Botulinum toxin type A enhances the inhibitory spontaneous postsynaptic currents on the substantia gelatinosa neurons of the subnucleus caudalis in immature mice.
10.4196/kjpp.2018.22.5.539
- Author:
Seon Hui JANG
1
;
Soo Joung PARK
;
Chang Jin LEE
;
Dong Kuk AHN
;
Seong Kyu HAN
Author Information
1. Department of Oral Physiology, School of Dentistry & Institute of Oral Bioscience, Chonbuk National University, Jeonju 54896, Korea. skhan@jbnu.ac.kr
- Publication Type:Original Article
- Keywords:
Botulinum toxin type A;
Pain;
Spontaneous postsynaptic current;
Substantia gelatinosa;
Whole-cell recoding
- MeSH:
6-Cyano-7-nitroquinoxaline-2,3-dione;
Animals;
Botulinum Toxins*;
Botulinum Toxins, Type A*;
Brain;
Central Nervous System;
Cerebral Palsy;
Dystonia;
Hyperhidrosis;
Mice*;
Neurons*;
Substantia Gelatinosa*;
Synaptic Potentials*;
Tetrodotoxin
- From:The Korean Journal of Physiology and Pharmacology
2018;22(5):539-546
- CountryRepublic of Korea
- Language:English
-
Abstract:
Botulinum toxin type A (BoNT/A) has been used therapeutically for various conditions including dystonia, cerebral palsy, wrinkle, hyperhidrosis and pain control.
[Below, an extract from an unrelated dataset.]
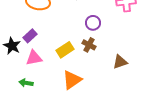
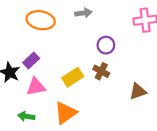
orange triangle: (72, 80) -> (66, 113), moved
The substantia gelatinosa (SG) neurons of the trigeminal subnucleus caudalis (Vc) receive orofacial nociceptive information from primary afferents and transmit the information to higher brain center. Although many studies have shown the analgesic effects of BoNT/A, the effects of BoNT/A at the central nervous system and the action mechanism are not well understood. Therefore, the effects of BoNT/A on the spontaneous postsynaptic currents (sPSCs) in the SG neurons were investigated. In whole cell voltage clamp mode, the frequency of sPSCs was increased in 18 (37.5%) neurons, decreased in 5 (10.4%) neurons and not affected in 25 (52.1%) of 48 neurons tested by BoNT/A (3 nM). Similar proportions of frequency variation of sPSCs were observed in 1 and 10 nM BoNT/A and no significant differences were observed in the relative mean frequencies of sPSCs among 1–10 nM BoNT/A. BoNT/A-induced frequency increase of sPSCs was not affected by pretreated tetrodotoxin (0.5 µM). In addition, the frequency of sIPSCs in the presence of CNQX (10 µM) and AP5 (20 µM) was increased in 10 (53%) neurons, decreased in 1 (5%) neuron and not affected in 8 (42%) of 19 neurons tested by BoNT/A (3 nM). These results demonstrate that BoNT/A increases the frequency of sIPSCs on SG neurons of the Vc at least partly and can provide an evidence for rapid action of BoNT/A at the central nervous system.